How many know that "metabolic profiling" was a very hot topic in the late 1960s and early 1970s? Capillary gas chromatography of lipid profiles was highly advanced and 12-24 hour long ion-exchange chromatograms of human urine stored in low temperature freezers was a topic getting a lot of publicity. Even Oak Ridge National Laboratory and Linus Pauling were into this game. The thought here was that if you are sick, some specific collection of compounds must show up in urine that will hint that you are, in fact, sick. "You are what you pee" is a corollary to "You are what you eat." While capillary gas chromatography proved a wonderful tool, especially coupled with mass spectrometry, to identify inborn errors of metabolism associated with enzyme deficiencies; the urine experiments were hardly compelling.

Today, we have new tools and once more, this same thought drives what we now call proteomics, peptidomics, metabolomics and the like. What we then called clinical chemistry, is now called biomarker research, a more comprehensive term that includes more than chemistry.
 
Temperature is a biomarker of inflammation. Cortisol is a biomarker of stress. Today we are down orders of magnitude in limits of quantitation, sample volume and speed. We have fabulous informatics tools as well. On the other hand, the thought is exactly the same and the disappointments are similar to 40 years ago. 

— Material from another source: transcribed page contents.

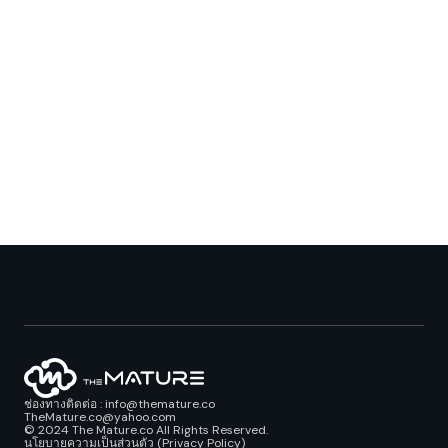
ช่องทางติดต่อ : info@themature.co
TheMature.co@yahoo.com
© 2024 The Mature.co All Rights Reserved.
นโยบายความเป็นส่วนตัว (Privacy Policy)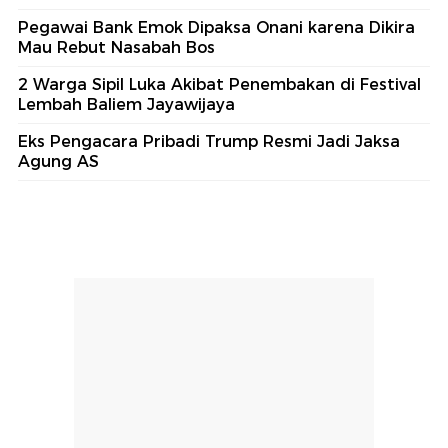
Pegawai Bank Emok Dipaksa Onani karena Dikira
Mau Rebut Nasabah Bos
2 Warga Sipil Luka Akibat Penembakan di Festival
Lembah Baliem Jayawijaya
Eks Pengacara Pribadi Trump Resmi Jadi Jaksa
Agung AS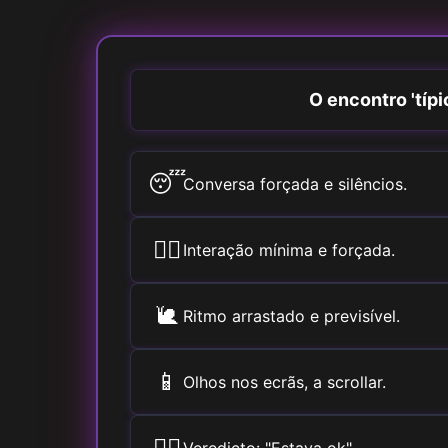
O encontro 'típi
😴
Conversa forçada e silêncios.
🚶‍♀️
Interação mínima e forçada.
🐌
Ritmo arrastado e previsível.
📱
Olhos nos ecrãs, a scrollar.
🤷‍♂️
Veredicto: "Estava ok".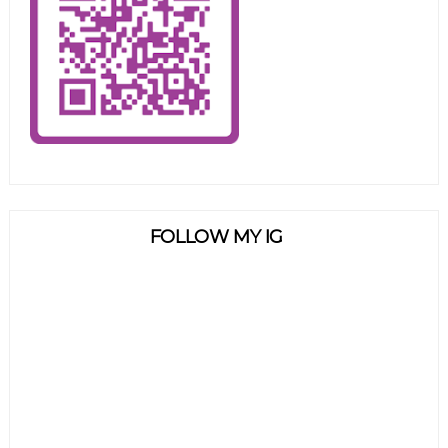
FOLLOW MY IG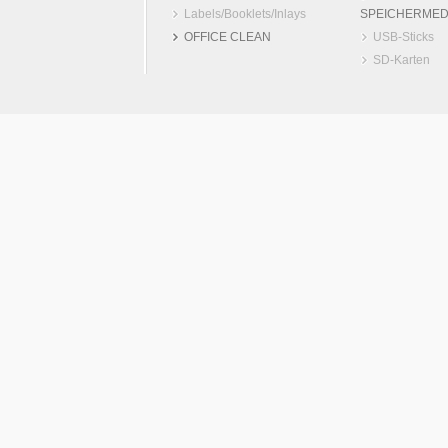
Labels/Booklets/Inlays
SPEICHERMED
OFFICE CLEAN
USB-Sticks
SD-Karten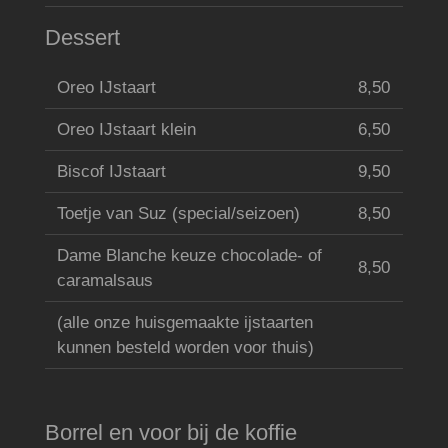
Dessert
Oreo IJstaart
8,50
Oreo IJstaart klein
6,50
Biscof IJstaart
9,50
Toetje van Suz (special/seizoen)
8,50
Dame Blanche keuze chocolade- of
8,50
caramalsaus
(alle onze huisgemaakte ijstaarten
kunnen besteld worden voor thuis)
Borrel en voor bij de koffie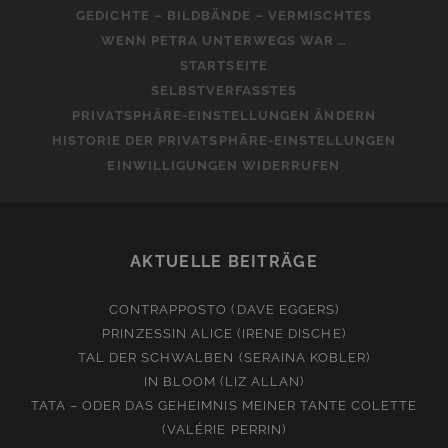
GEDICHTE – BILDBÄNDE – VERMISCHTES
WENN PETRA UNTERWEGS WAR …
STARTSEITE
SELBSTVERFASSTES
PRIVATSPHÄRE-EINSTELLUNGEN ÄNDERN
HISTORIE DER PRIVATSPHÄRE-EINSTELLUNGEN
EINWILLIGUNGEN WIDERRUFEN
AKTUELLE BEITRÄGE
CONTRAPPOSTO (DAVE EGGERS)
PRINZESSIN ALICE (IRENE DISCHE)
TAL DER SCHWALBEN (SERAINA KOBLER)
IN BLOOM (LIZ ALLAN)
TATA – ODER DAS GEHEIMNIS MEINER TANTE COLETTE
(VALÉRIE PERRIN)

It's very hard work and how well population statistics can help diagnose a disease in an individual is still very rarely clear. Graduate students have been convinced this is new stuff. No. It is a new name for old stuff approached with new tools.

Another example of old news becoming new is microbes developing resistance to antibiotics. Microbes have been at work on this since the 1930s. We are abuzz with talk on methicillin-resistant staphylococcus aureus (MRSA), for example, a very serious medical problem. We are aware that few drugs today are helpful with sepsis and many die in the hospital as a result.

Early in the development of antibiotics, it was recognized how readily they could lose their effectiveness. The classical example is streptomycin, which in a period of a few years from the late 1940s to the early 1950s transitioned from miracle to disappointment. Combination therapies were then invented (or, more properly, tried in desperation) for tuberculosis. While powerful, these remain unsatisfying given that two million people die each year, some untreated, some under treated and some resistant to the complete armamentarium.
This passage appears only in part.